A.Caは鉛の共鳴線(283.3 nm)を吸収するため、Pb濃度が高く測定される
✗ CaはPbの共鳴線(283.3 nm)を直接吸収する分光干渉を起こしにくく、主な干渉は化学的干渉(原子化抑制)である。
B.Caはフレーム中でPbの原子化を促進するため、Pb測定値が高くなる
✗ 多量のCaが共存すると、Pbの原子化は促進されるのではなく、逆に難解離化合物の生成により抑制される傾向がある。
C.Caはフレーム中でリン酸Pbなどの難解離化合物を形成させ、Pbの原子化を抑制して測定値が低くなる← 正解
✓ 正解です。多量のCaが共存するとフレーム中でCaがリン酸等と結合してPbの原子化を妨げる化学的干渉が生じ、Pbの測定値が実際より低くなることがある。
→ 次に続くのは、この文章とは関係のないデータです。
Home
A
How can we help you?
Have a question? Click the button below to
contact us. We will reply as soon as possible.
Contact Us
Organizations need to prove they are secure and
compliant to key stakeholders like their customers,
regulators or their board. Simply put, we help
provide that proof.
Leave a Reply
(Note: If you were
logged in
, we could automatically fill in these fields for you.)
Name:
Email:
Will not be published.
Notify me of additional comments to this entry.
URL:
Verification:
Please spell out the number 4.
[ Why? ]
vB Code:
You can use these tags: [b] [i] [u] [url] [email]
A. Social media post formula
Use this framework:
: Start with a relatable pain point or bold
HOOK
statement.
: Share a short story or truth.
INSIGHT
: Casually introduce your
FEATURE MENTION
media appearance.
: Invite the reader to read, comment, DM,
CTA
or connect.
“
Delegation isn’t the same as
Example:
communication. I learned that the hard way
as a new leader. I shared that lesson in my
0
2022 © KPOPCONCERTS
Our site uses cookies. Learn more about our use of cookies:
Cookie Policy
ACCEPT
D.CaはPbと同族元素であるため、Pbの測定値に影響を与えない
✗ CaはIIA族(アルカリ土類金属)、PbはIVA族であり同族ではない。また元素が異なれば化学的干渉を起こしうる。

この問題のポイント

多量のCaが共存するとフレーム中でCaがリン酸等と結合してPbの原子化を妨げる化学的干渉が生じ、Pbの測定値が実際より低くなることがある。